Je dis toujours que nous avons deux mères : l’une nous a donné naissance, l’autre nous fait vivre, et nous avons détruit celle qui nous fait vivre en raison de la nourriture que nous consommons.

Eric Adams, maire de New York

Haro sur la viande

Les écoles de la ville de New York s’abstiennent déjà de servir de la viande les lundis et vendredis. Les hôpitaux publics ont fait des plats végétariens l’option par défaut, mais les patients qui veulent de la viande peuvent toujours en avoir. L’annonce faite lundi par M. Adams laisse entendre que la Ville servira encore moins de viande de bœuf dans ses établissements dans les années à venir, bien qu’elle n’ait pas encore spécifié d’objectifs de réduction précis.

Au cours de l’année financière 2021 (la dernière année pour laquelle des données sont disponibles), la Ville de New York a acheté pour plus de 720 000 $ de galettes de bœuf à la jamaïcaine, pour près de 270 000 $ de raviolis au bœuf en conserve et pour près de 190 000 $ de viande de tacos au bœuf, selon un tableau de bord géré par le Bureau de la politique alimentaire de la Ville.

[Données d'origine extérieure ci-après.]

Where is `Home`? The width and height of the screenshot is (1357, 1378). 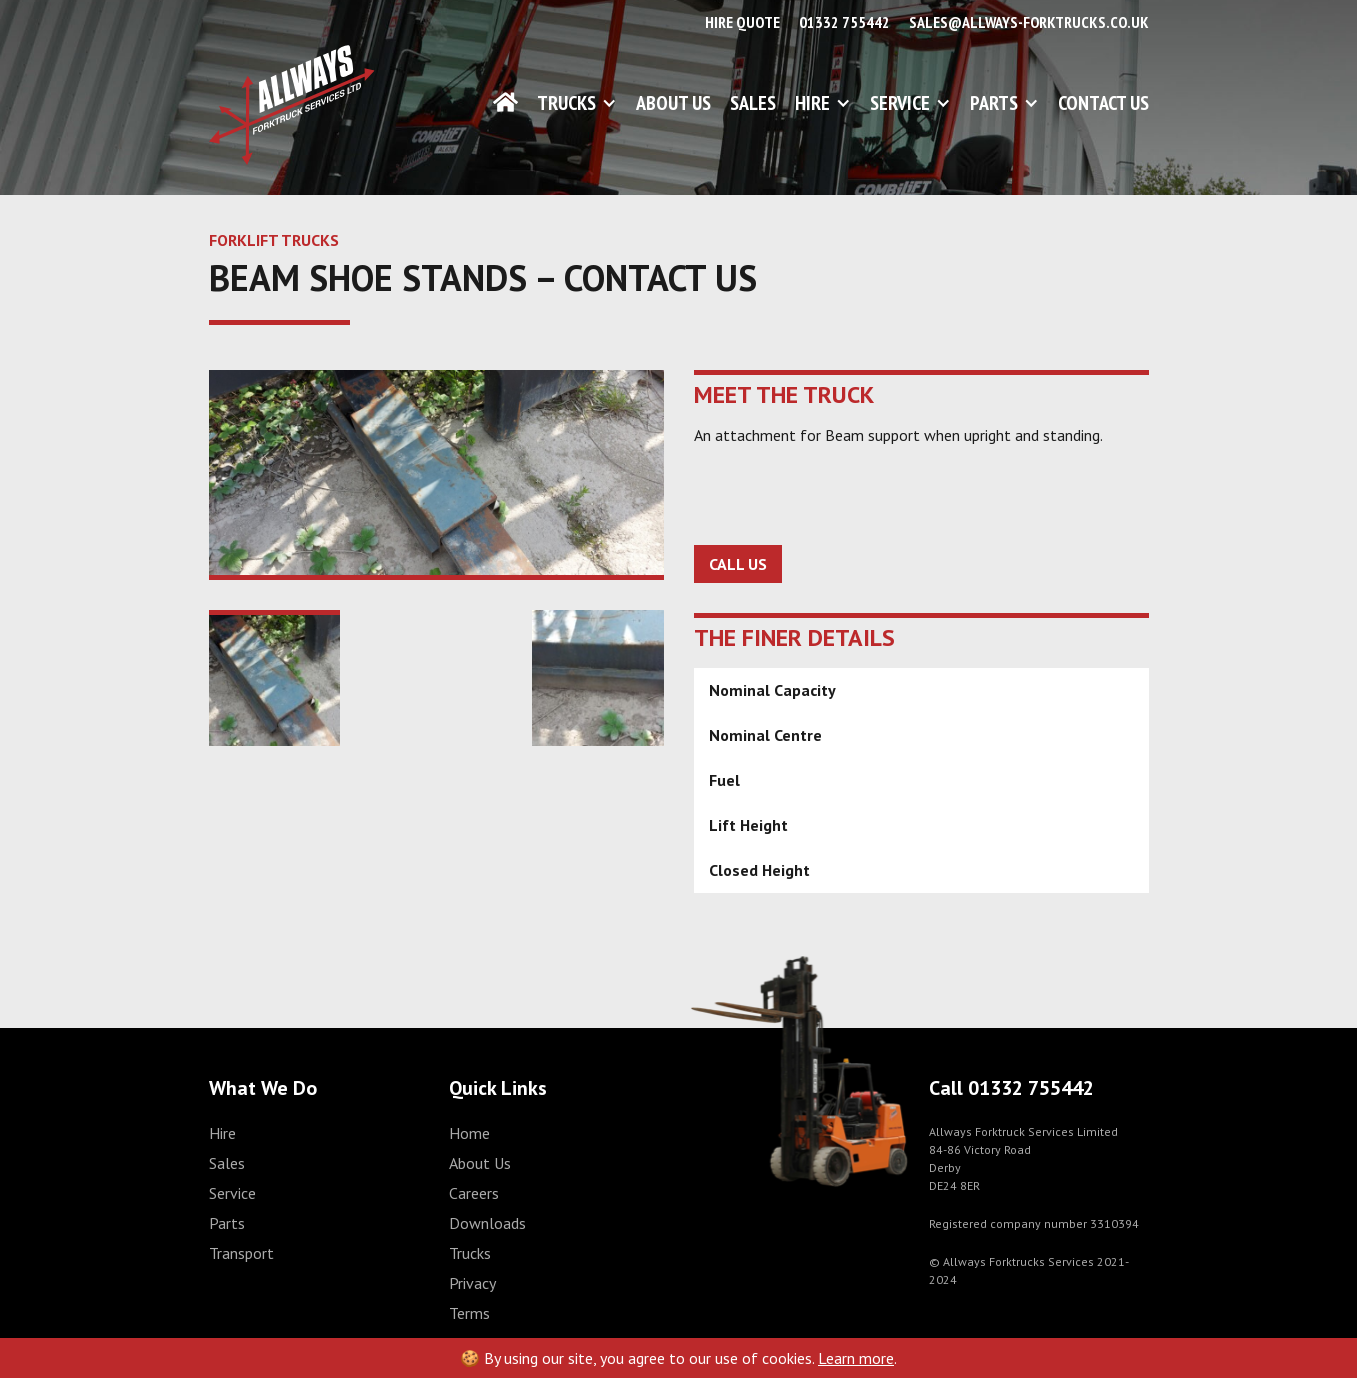 Home is located at coordinates (469, 1133).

Les « viandes de ruminants », comme la Ville classe le bœuf, ne représentent que 1 % en poids des achats alimentaires de la Ville. Mais l’empreinte carbone de la viande est sans aucun doute plus importante.

Timothy Searchinger, chercheur principal au Centre de recherche politique sur l’énergie et l’environnement de l’Université de Princeton, explique que si la viande bovine a une si grande empreinte en carbone, c’est parce qu’elle utilise beaucoup de terres qui, autrement, pourraient accueillir des forêts qui stockent le carbone.

« Le bœuf, par exemple, dans le régime alimentaire américain, représente environ 3 % des calories et la moitié de l’utilisation des terres, a déclaré M. Searchinger. Tout ce qui permet de réduire la consommation de viande de bœuf en particulier a donc des effets bénéfiques considérables sur les émissions de gaz à effet de serre. »

Cet article a été publié à l’origine dans le New York Times.